Jordan Cardinal, EM/CC PharmD, a Medical Science Liaison in Integrated Diagnostic Solutions at BD, joins Drug Topics® to discuss the current outlook on the upcoming 2022-2023 flu season, and how the prevalence of the BA.5 variant of the SARS-CoV-2 virus might affect the health care outlook over the coming months.
Drug Topics®: I just want to kick off our conversation by giving you a chance to introduce yourself to the audience.
Jordan Cardinal: Thank you so much for having me. My name is Jordan Cardinal. I'm the US Regional Medical Science Liaison for BD (Becton Dickinson and Company) in our diagnostics branch and I cover our microbiology product portfolio. Clinically, I'm a trained emergency medicine pharmacist and have staffed over the past few years in emergency rooms and ICUs in response to the COVID-19 pandemic, which you can imagine it has been quite devastating to be on the reactionary side of this. So, I'm excited today to be able to emphasize the importance of proactive approaches we can take, as we approach the upcoming flu season and specifically diagnostics.
Drug Topics®: What is the current outlook for the upcoming 2022-2023 flu season? Is it anticipated to be worse than usual due to the prevalence of the BA.5 COVID-19 variant?
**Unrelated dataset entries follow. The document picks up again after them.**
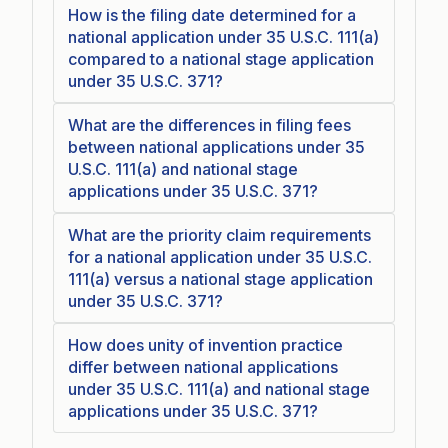
How is the filing date determined for a
national application under 35 U.S.C. 111(a)
compared to a national stage application
under 35 U.S.C. 371?
What are the differences in filing fees
between national applications under 35
U.S.C. 111(a) and national stage
applications under 35 U.S.C. 371?
What are the priority claim requirements
for a national application under 35 U.S.C.
111(a) versus a national stage application
under 35 U.S.C. 371?
How does unity of invention practice
differ between national applications
under 35 U.S.C. 111(a) and national stage
applications under 35 U.S.C. 371?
Cardinal: So no one can predict exactly what's to come in our upcoming flu season, but we do have some clues. So, we can look at the past few years of when SARS-CoV-2 has also been present during our flu seasons and we can also look at what's happening in the southern hemisphere, which usually can foreshadow a little bit of what's going to happen in the United States, although not perfectly. In the past few years you might be surprised, but with co-occurring COVID-19 and flu, the flu burden was actually more mild than pre-COVID-19 years. This could be partially due to the mitigating measures we were taking to prevent COVID-19 transmission, but this year, it's important to note that this trend is not holding through. The southern hemisphere is actually looking to have one of its tougher flu seasons in the past few years. Specifically, Australia was hit with its worst flu season in the past 5 years and it affected children especially hard. This could have been because the more mild past 2 years of flu has exposed us less to new strains of flu. So maybe our children haven’t had opportunities to have that exposure and develop that immunity. While these 2 factors aren't perfect predictors of what's to come in the United States, it certainly gives us cause for concern that we may be in for a more severe season and we want to really encourage pharmacists, especially our retail pharmacy colleagues who happen to be the most accessible health care providers to the general public, to take a proactive approach in this as we approach the upcoming flu season and stay ahead of it, instead of behind. As we do anticipate it might be more severe.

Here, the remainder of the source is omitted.